Menurut Budayawan Biak Mikaron Sumbre, budaya mancing ketika air laut sedang surut ini telah menjadi tradisi sejak dahulu. “Sebelum memancing dilakukan ritual terlebih dahulu,” katanya.
Lebih lanjut ia menjelaskan, ritual itu bertujuan guna mensucikan diri agar hasil pancingan membawa keberkahan bagi masyarakat di Biak. Seusai melakukan ritual, kemudian masyarakat Kabupaten Biak berbondong-bondong berlari menuju air laut untuk menangkap ikan.

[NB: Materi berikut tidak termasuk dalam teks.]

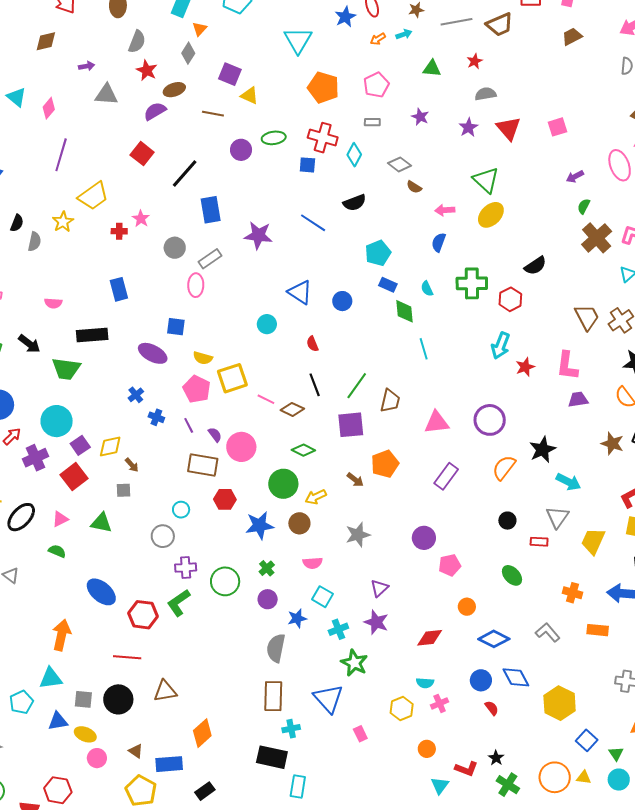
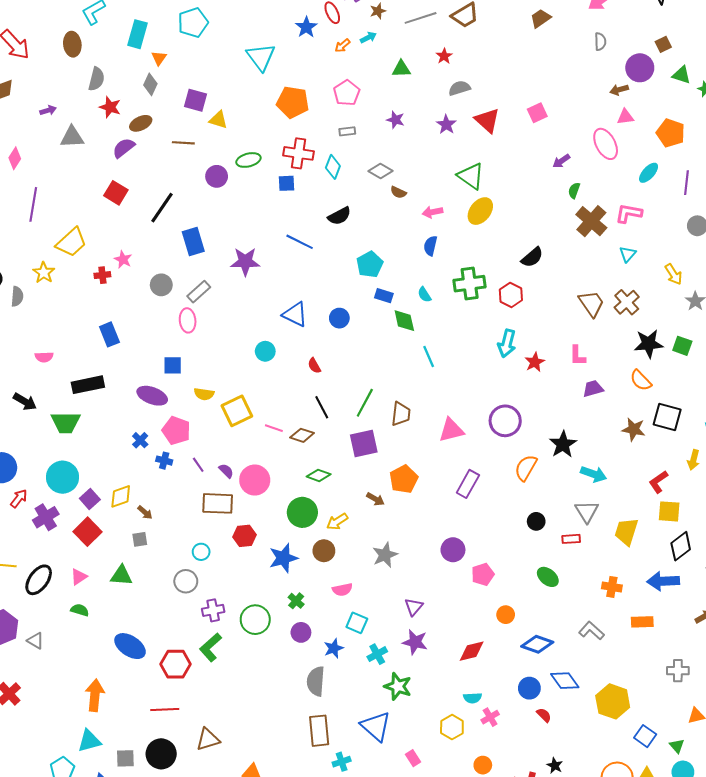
pink L-shape: (567, 366) -> (578, 356), size x0.7
pink pentagon: (197, 389) -> (176, 431), moved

Dahulu, Snap Mor menggunakan kayu yang dibuat menjadi runcing. Namun kehadiran penjajah Belanda dan Jepang maka perlahan menggunakan besi putih pada bagian ujungnya yang berfungsi untuk menangkap ikannya.
“Jika, tombak berukuran besar maka jumlah besi putihnya sebanyak delapan buah, namun jika berukuran kecil maka cukup enam buah saja. Penggunaan besi putih karena besi putih tidak mudah berkarat ketika masuk ke dalam air laut,” katanya.

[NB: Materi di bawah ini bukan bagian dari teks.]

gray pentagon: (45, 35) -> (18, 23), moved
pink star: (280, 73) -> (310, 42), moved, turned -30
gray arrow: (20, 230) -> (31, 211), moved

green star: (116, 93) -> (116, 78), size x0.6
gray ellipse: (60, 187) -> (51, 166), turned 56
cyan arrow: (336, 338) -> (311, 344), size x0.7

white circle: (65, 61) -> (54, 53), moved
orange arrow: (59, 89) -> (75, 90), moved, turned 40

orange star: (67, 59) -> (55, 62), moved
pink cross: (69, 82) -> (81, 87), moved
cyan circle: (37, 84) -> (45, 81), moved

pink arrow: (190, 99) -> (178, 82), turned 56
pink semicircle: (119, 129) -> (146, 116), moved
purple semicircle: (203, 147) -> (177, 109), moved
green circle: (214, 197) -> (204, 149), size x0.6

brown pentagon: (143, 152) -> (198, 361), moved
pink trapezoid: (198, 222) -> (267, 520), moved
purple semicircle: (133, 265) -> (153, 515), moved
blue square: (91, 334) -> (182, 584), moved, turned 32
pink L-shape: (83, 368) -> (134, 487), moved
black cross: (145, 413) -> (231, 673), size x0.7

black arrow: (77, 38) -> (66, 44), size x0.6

Adapun jenis ikan yang dipancing kebanyakan merupakan jenis ikan karang seperti kerapu, kakap merah, kakap putih, dan ikan kapas khas Biak.
“Tradisi memancing ini selalu dilakukan pada bulan Juli, ketika air laut dalam kondisi surut. Tradisi ini bisa dilakukan oleh masyarakat maupun wisatawan yang ingin mencoba menangkap ikan,” kata Sekda Biak Markus Mansnebra.
Pada kesempatan yang sama, anggota Calender of Event Kementerian Pariwisata Raseno Arya menilai kehadiran Snap For memperlihatkan keragaman pariwisata Indonesia dari sisi yang lain yakni sisi budaya.
“Biak menjadi salah satu pulau paling indah di Indonesia Timur selain kekayaan alam. Kita melihat bahwa kekuatan budaya sangat menonjol sehingga sangat layak untuk dipelihara dan dilestarikan,” katanya.